Lecture: «Ultrafast transient absorption spectroscopy studies of radical and photoredox reaction intermedia»

Prof. Andrew Orr-Ewing (School of Chemistry, University of Bristol)
CiQUS Seminar Room - 17:00 h.
The research in Orr-Ewing's group uses several different types of lasers (including nanosecond and femtosecond pulsed lasers, and mid infra-red cw lasers) to study chemical reactivity, atmospheric chemistry, methods of trace gas detection, optical properties of aerosol particles, and molecular spectroscopy and photochemistry. The group uses ultrafast transient absorption spectroscopy to study chemical reaction dynamics in liquids, velocity map imaging to explore quantum-state resolved reactive scattering in the gas phase, and cavity enhanced spectroscopy methods for a variety of applications in atmospheric chemistry and aerosol science. In addition, computational methods such as ab initio electronic structure theory and molecular dynamics to aid the interpretation of experimental measurements are employed.
About the speaker
Andrew Orr-Ewing is a professor of Physical Chemistry and was Head of Physical and Theoretical Chemistry from 2011-2014. His prizes and awards include the RSC Chemical Dynamics Award (2014), Tilden Prize (2009), Award in Optical Spectroscopy (2002), Marlow Medal (1999), Harrison Memorial Prize (1994), a Royal Society - Wolfson Research Merit Award (2006-11) or the 2007 Broida Prize of the International Symposium on Free Radicals.

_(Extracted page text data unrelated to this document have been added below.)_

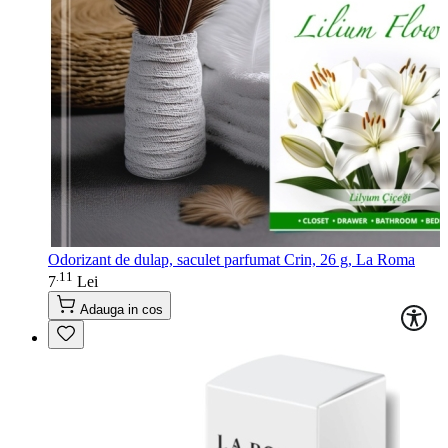
Odorizant de dulap, saculet parfumat Crin, 26 g, La Roma
11
.
7
Lei
Adauga in cos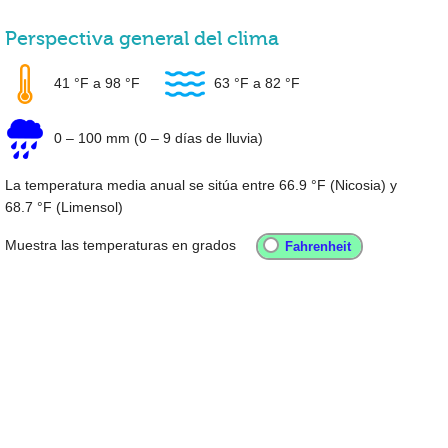
Perspectiva general del clima
41 °F
a
98 °F
63 °F
a
82 °F
0
–
100 mm
(0 – 9 días de lluvia)
La temperatura media anual se sitúa entre
66.9 °F
(Nicosia) y
68.7 °F
(Limensol)
Muestra las temperaturas en grados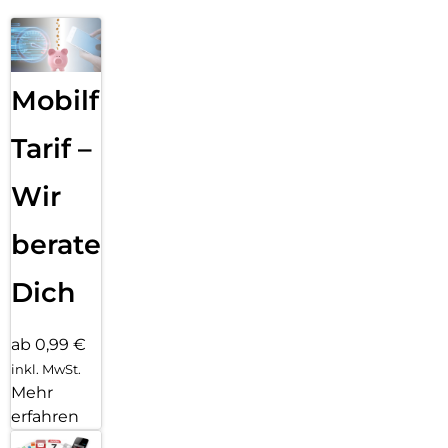
Mobilfunk
Tarif –
Wir
beraten
Dich
ab 0,99 €
inkl. MwSt.
Mehr
erfahren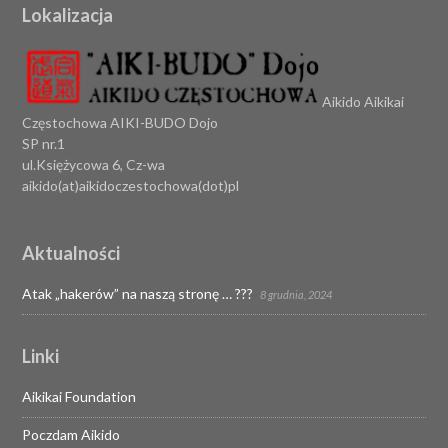
Lokalizacja
Aikido Aikikai
Częstochowa AIKI-BUDO Dojo
SP nr.1
ul.Księżycowa 6, Cz-wa
aikido(at)aikidoczestochowa(dot)pl
Aktualności
Atak „hakerów” na naszą stronę … ???
8 grudnia, 2024
Linki
Aikikai Foundation
Poczdam Aikido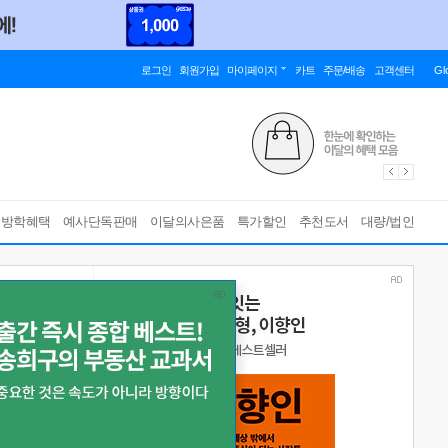
로그인
회원가입
마이페이지
카트
주문/배송
고객센터
Gl
름방학혜택
예사단독판매
이달의사은품
특가할인
추천도서
대량/법인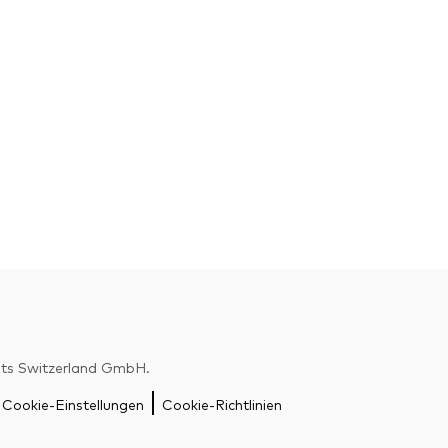
nts Switzerland GmbH.
Zurück nach
Cookie-Einstellungen
Cookie-Richtlinien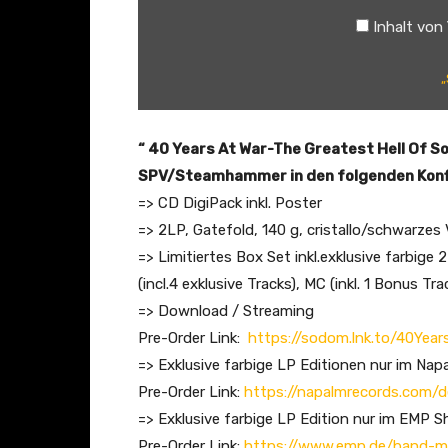
A
Inhalt von
f
t
„
e
r
T
“ 40 Years At War-The Greatest Hell Of S
h
SPV/Steamhammer in den folgenden Konf
e
=> CD DigiPack inkl. Poster
D
=> 2LP, Gatefold, 140 g, cristallo/schwarzes
e
=> Limitiertes Box Set inkl.exklusive farbig
l
(incl.4 exklusive Tracks), MC (inkl. 1 Bonus Tr
u
=> Download / Streaming
g
Pre-Order Link:
https://sodom.lnk.to/40Yea
e
=> Exklusive farbige LP Editionen nur im Na
(
Pre-Order Link:
https://napalmrecords.com/
O
=> Exklusive farbige LP Edition nur im EMP 
f
Pre-Order Link:
https://www.emp.de/band-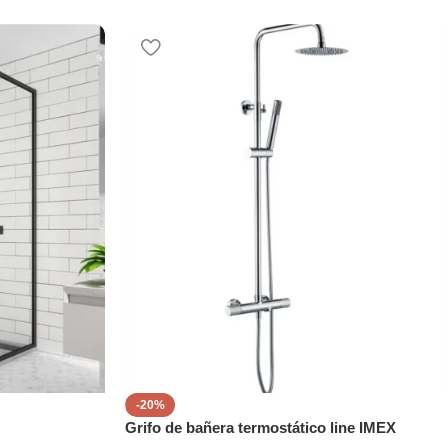
-20%
Grifo de bañera termostático line IMEX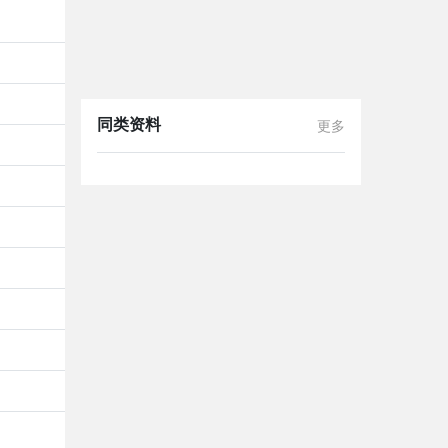
同类资料
更多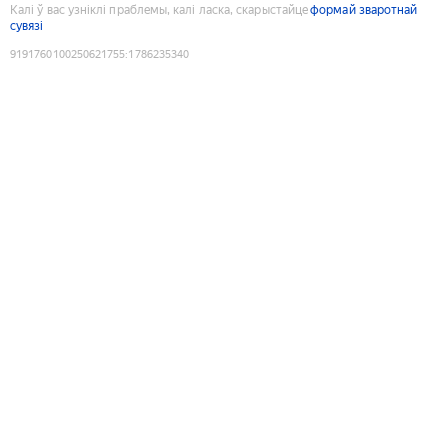
Калі ў вас узніклі праблемы, калі ласка, скарыстайце
формай зваротнай
сувязі
9191760100250621755
:
1786235340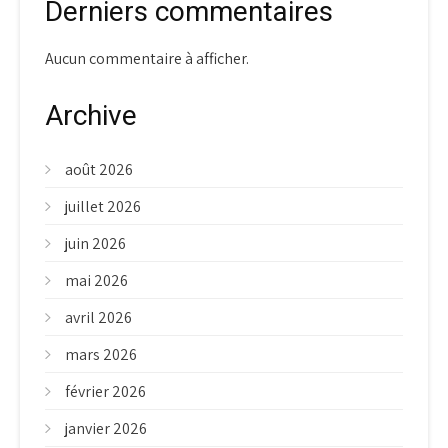
Derniers commentaires
Aucun commentaire à afficher.
Archive
août 2026
juillet 2026
juin 2026
mai 2026
avril 2026
mars 2026
février 2026
janvier 2026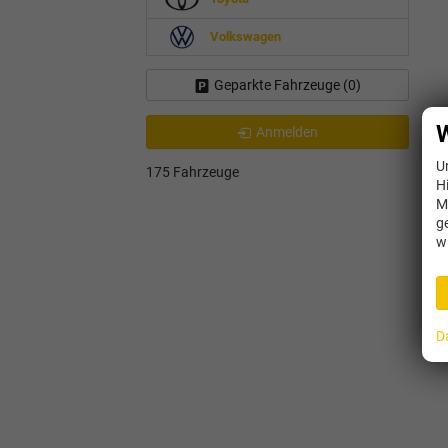
Volkswagen
Geparkte Fahrzeuge (
0
)
W
Anmelden
U
175 Fahrzeuge
H
M
g
w
D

Prof. Orr- Ewing, who was elected as a Fellow of the Royal Society in 2017, was the lead investigator on the ERC Advanced Grant CAPRI (Chemical and Photochemical Dynamics of Reactions in Solution, 2012-2017) and his group is part of the EPSRC-funded Bristol - Oxford Programme Grant Chemical Applications of Velocity and Spatial Imaging.